🤖 AI Summary
This work addresses the challenges of end-to-end training quantum reinforcement learning policies under high-dimensional visual inputs, which are hindered by the limited expressivity and optimization instability of variational quantum circuits (VQCs). To circumvent these issues, the authors propose a staged knowledge distillation framework: first, a classical vision-based teacher model is trained and its encoder is frozen to serve as a fixed feature extractor; subsequently, the teacher’s policy behavior is distilled into a lightweight downstream head—either classical or quantum—effectively reframing visual quantum reinforcement learning as a compact policy-head learning problem. Empirical validation on CartPole Pixels and Acrobot Pixels demonstrates that shallow VQC policy heads can achieve non-trivial control performance approaching that of the teacher. Angle encoding proves robust and efficient, whereas amplitude encoding, though maximally compact, exhibits greater sensitivity.
📝 Abstract
Visual environments are a demanding setting for quantum reinforcement learning (QRL): high-dimensional observations, unstable RL optimisation, and constrained variational quantum circuits (VQCs) are difficult to train jointly. This paper studies knowledge distillation (KD) as a staged hybridisation strategy for visual QRL. Instead of training a hybrid visual agent end-to-end from pixels, we first train a classical visual teacher, freeze its encoder as a feature interface, and distil the teacher's policy behaviour into compact downstream heads. These heads can be classical or VQC-based, enabling small quantum-compatible students to be evaluated under the same frozen representation as compact classical controls.

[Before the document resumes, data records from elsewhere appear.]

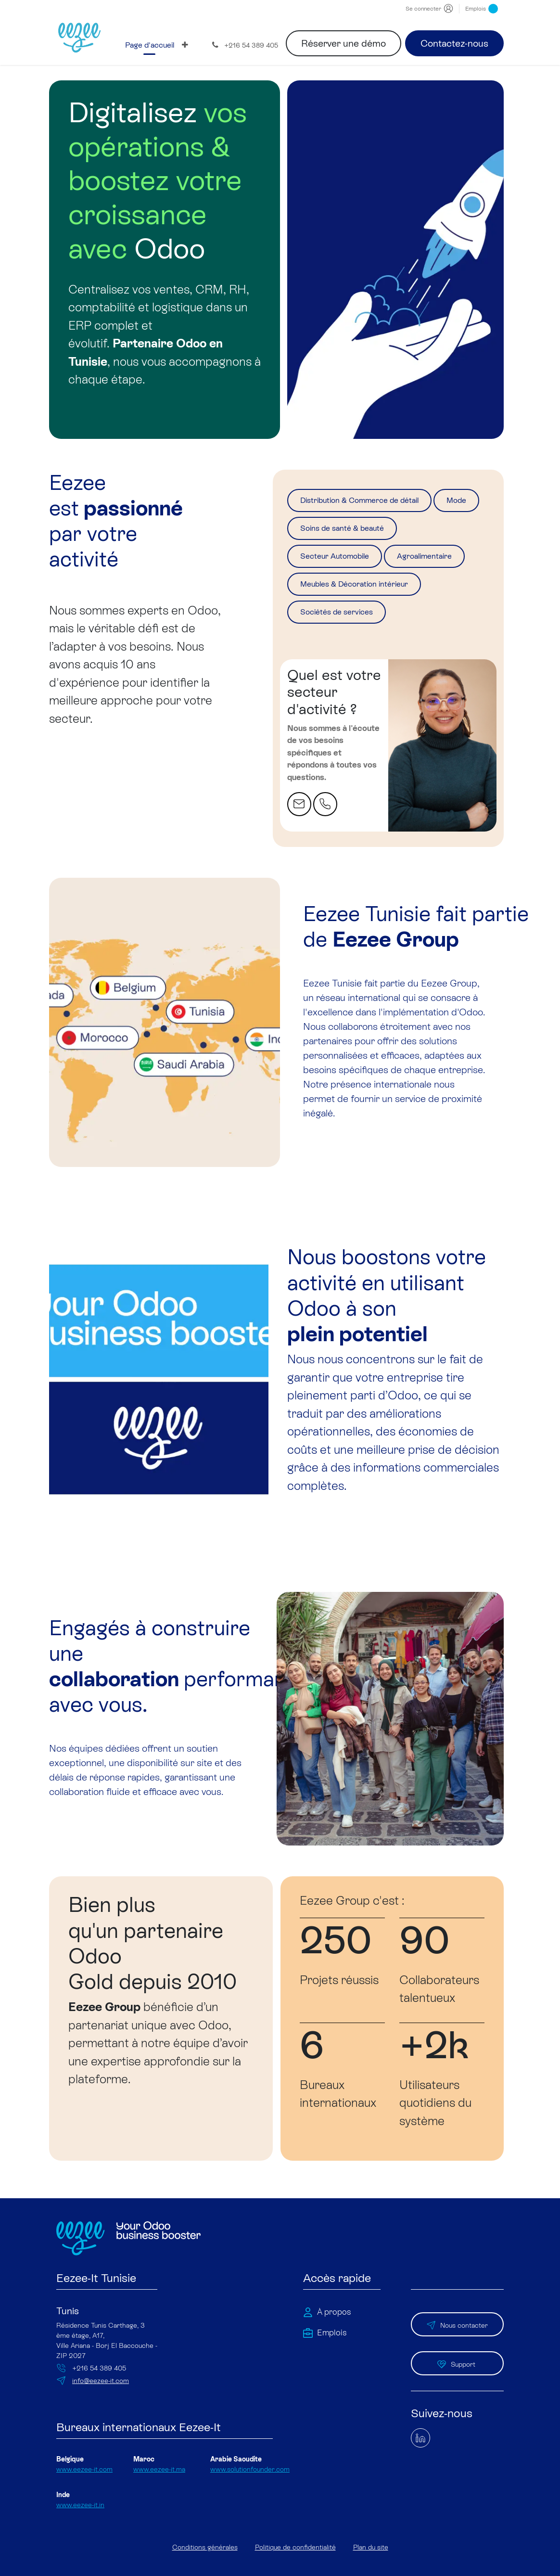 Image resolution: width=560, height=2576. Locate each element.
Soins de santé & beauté (412, 532)
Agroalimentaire (336, 594)
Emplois (481, 8)
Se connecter (423, 8)
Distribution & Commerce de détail (377, 502)
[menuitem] (149, 45)
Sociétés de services (347, 656)
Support (457, 2371)
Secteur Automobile (346, 563)
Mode (315, 532)
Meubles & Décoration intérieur (369, 625)
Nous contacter (457, 2339)
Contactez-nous (454, 43)
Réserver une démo (343, 43)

We evaluate the pipeline on CartPole Pixels and Acrobot Pixels. The results show that staged KD enables shallow VQC heads to acquire non-trivial visual-control behaviour in settings where direct pixel-based training would be substantially more difficult. Angle-encoded VQC heads retain near-teacher performance, while amplitude-encoded heads push compactness to an extreme regime, at the cost of greater fragility, stronger budget sensitivity, and higher simulation time. Overall, staged KD reframes visual QRL as a compact-head learning problem, opening a practical route for training small quantum-compatible policies outside the standard end-to-end RL loop.